Falschparker greift Politesse verbal an
15.04.2011 | 18:04 Uhr 2011-04-15T18:04:00+0200
Castrop-Rauxel. Amtsrichter verurteilt arbeitslosen Tischler nach verbaler Attacke auf Politesse zu einer Geldstrafe.
Unschöne Begegnungen mit Falschparkern ist die Mitarbeiterin des Ordnungsamtes gewohnt. Diese aber war besonders unschön. Als die Politesse am frühen Abend des 29. Aprils 2010 ein Knöllchen verteilt, muss sie wüste Beschimpfungen über sich ergehen lassen. Doch der Halter des geparkten Wagens, der an der Hugostraße/Ecke Lange Straße im absoluten Halteverbot steht, beleidigt die 47-Jährige nicht nur, er bedrängt sie auch, verfolgt sie.
Gestern musste sich der arbeitslose Tischler deshalb wegen Beleidigung und Bedrohung vor dem Castrop-Rauxeler Amtsgericht verantworten. Er habe die Geschädigte als „blöde Ziege“ und als „Arsch“ tituliert, heißt es in der Anklage der Staatsanwaltschaft. Zudem sei der Beschuldigte ihr mit dem Wagen gefolgt und haben sie mit dem folgenden Worten bedroht: „Du cooles Arsch, nimm’ deinen Arsch von der Straße, sonst fahre ich dich platt.“ Die Frau sei daraufhin in ein Geschäft auf der Lange Straße geflüchtet.
Der Angeklagte mochte sich an jenen Vorfall nicht erinnern, wirkte fast gleichgültig. „Ich weiß nicht, was ich an dem Tag gemacht habe“, erklärte der Angeklagte, der die Geschädigte in der Vergangenheit noch ein weiteres Mal verbal attackiert hatte.
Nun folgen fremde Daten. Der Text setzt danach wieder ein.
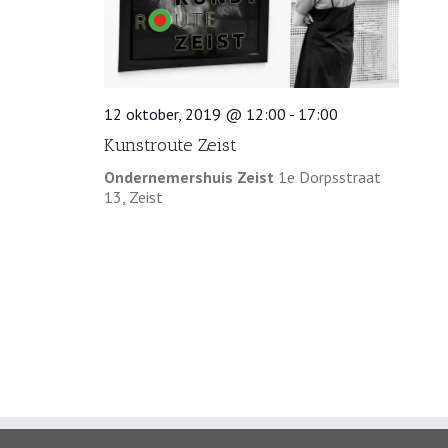
12 oktober, 2019 @ 12:00
-
17:00
Kunstroute Zeist
Ondernemershuis Zeist
1e Dorpsstraat
13, Zeist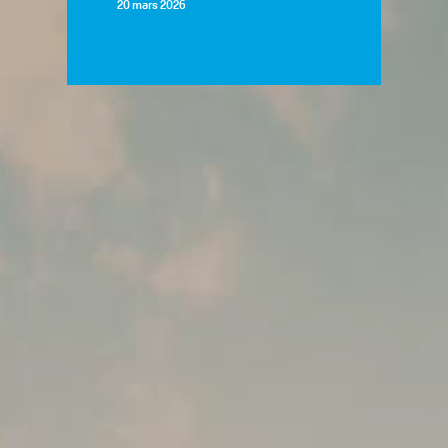
20 mars 2026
Nachdem der Castrop-Rauxeler Strafrichters ihn in dieser Sache freigesprochen hatte, verhängte das Dortmunder Landgericht in der Berufung schließlich eine Geldstrafe in Höhe von 300 Euro.
Und auch nach der gestrigen Verhandlung lautete das Urteil: Geldstrafe. Die Staatsanwaltschaft forderte 70 Tagessätze à zehn Euro. Der Richter folgte dem Antrag. Er sei überzeugt, so der Vorsitzende, dass es sich so zugetragen habe, wie von den drei Zeugen zuvor geschildert.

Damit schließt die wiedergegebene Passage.